The warning that you link to is completely compliant with the law, in fact it is verbatim the warning that the state mandates. The regulations pertaining to warnings can be found here. Health and Safety Code 25249.6 states that
No person in the course of doing business shall knowingly and
intentionally expose any individual to a chemical known to the state
to cause cancer or reproductive toxicity without first giving clear
and reasonable warning to such individual, except as provided in
The burden is legally on the business to establish whether a substance is contained in a product – the state does not inform businesses "Your product has X, you must label it" (they, or a plaintiff's attorney, will inform you that you have violated the law). 25249.10(c): "In any action brought to enforce Section 25249.6, the burden of showing that an exposure meets the criteria of this subdivision shall be on the defendant".

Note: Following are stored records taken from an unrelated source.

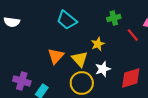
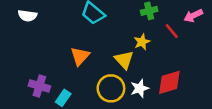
yellow star: (98, 44) -> (142, 42), moved
yellow triangle: (80, 59) -> (124, 60), moved
white star: (103, 69) -> (140, 88), moved

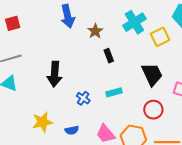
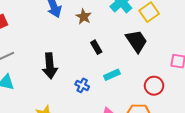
black rectangle: (109, 56) -> (96, 47), moved
black trapezoid: (152, 74) -> (136, 41), moved

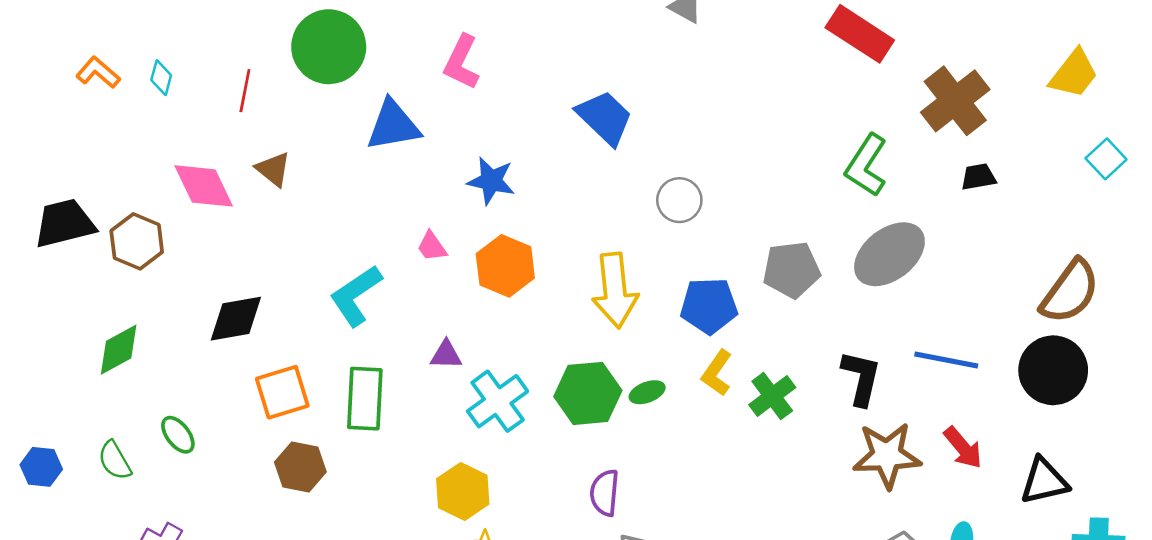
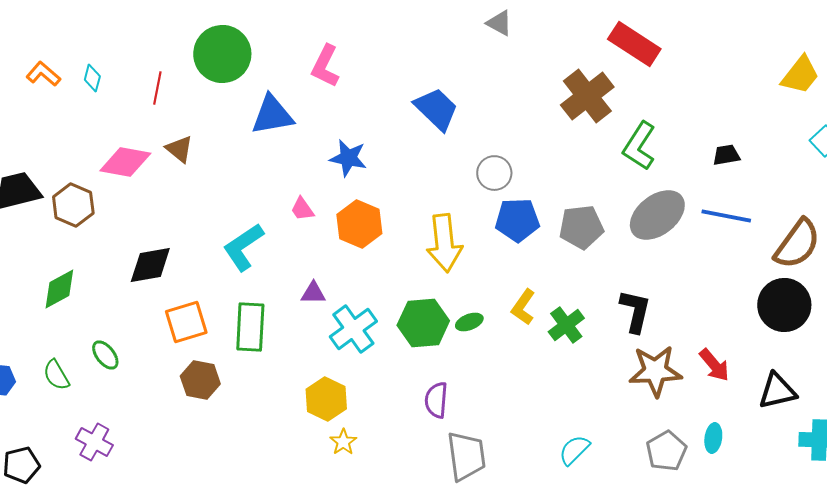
brown cross: (955, 101) -> (587, 96), moved
pink diamond: (204, 186) -> (125, 162), turned -54
blue pentagon: (709, 306) -> (517, 220), moved
blue line: (946, 360) -> (726, 216), moved

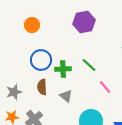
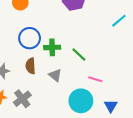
green line: (89, 65) -> (79, 55), moved
pink line: (105, 87) -> (95, 79), moved, turned -32

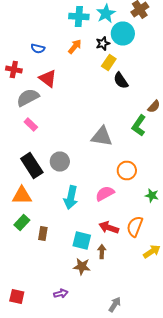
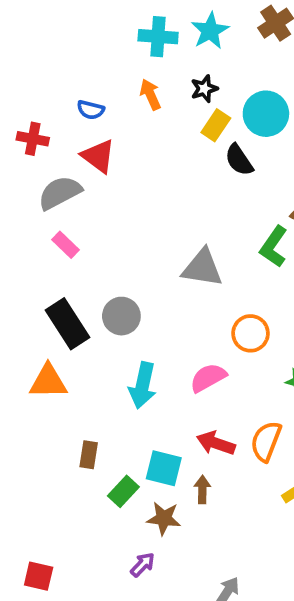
cyan circle: (123, 34) -> (266, 114), moved
orange arrow: (75, 46) -> (150, 94), turned -63
blue semicircle: (38, 48) -> (91, 110), moved
green rectangle: (22, 222) -> (123, 491), moved
purple arrow: (61, 294) -> (143, 565), moved, turned -32

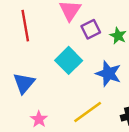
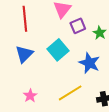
blue triangle: (24, 83) -> (24, 54), moved

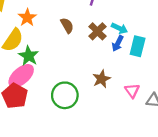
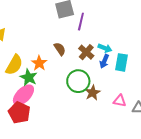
orange star: (27, 18) -> (39, 63), moved
pink triangle: (132, 91) -> (120, 101), turned -40
green circle: (65, 95) -> (78, 81), moved

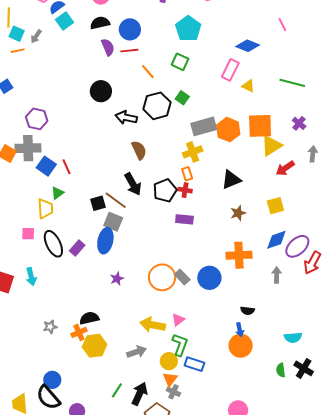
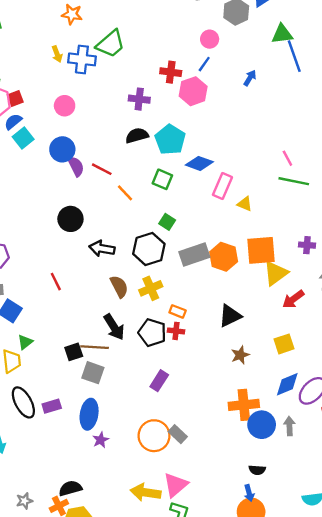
black semicircle: (100, 23) -> (137, 136), moved
pink line: (282, 25) -> (287, 158), moved
blue circle: (130, 29) -> (62, 149), moved
blue diamond: (248, 46) -> (199, 163), moved
red line: (129, 51) -> (102, 169), turned 36
green line: (292, 83) -> (294, 181), moved
black hexagon: (157, 106) -> (149, 249), moved
purple cross: (299, 123) -> (307, 245), turned -32
yellow cross: (193, 152) -> (151, 288), moved
red line: (66, 167) -> (56, 282), moved
orange rectangle: (187, 174) -> (178, 311), turned -48
black pentagon: (165, 190) -> (152, 333), turned -30
brown line: (116, 200) -> (95, 347), turned -30
purple rectangle: (184, 219) -> (159, 381), moved, turned -60
blue ellipse: (105, 241) -> (89, 414), moved
purple rectangle: (77, 248) -> (52, 406), turned 35
blue circle: (209, 278) -> (262, 425), moved
pink triangle: (178, 320) -> (176, 485), size x1.6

The regulations do not contain any provisions which forbid such warnings, thus providing a warning is legally prudent if it is possible that a regulated substance can be detected in the product. Since litigation is expensive (over a half a million was claimed by plaintiff's side in the below case), courts would not penalize a business for being overly-cautious. In Consumer Defense Group v. Rental Housing Industry, the issue was that apartment buildings had parking lots, which lacked the mandated warnings regarding carcinogenic substances in a parking lot; also, tenants were allowed to smoke in their units, and there were no warning signs. Since microscopic BPA particles might be present in the packaging (stuff gets in the air during manufacturing), a warning is legally prudent, not to mention allowed.
Suciu et al 2013 "Recycled paper–paperboard for food contact materials: Contaminants suspected and migration into foods and food simulant" studies contaminants in recycled paper and paperboard, and find "BPA was the only substance present in all the samples". The probability that M&M boxes contains some recycled cardboard is very high.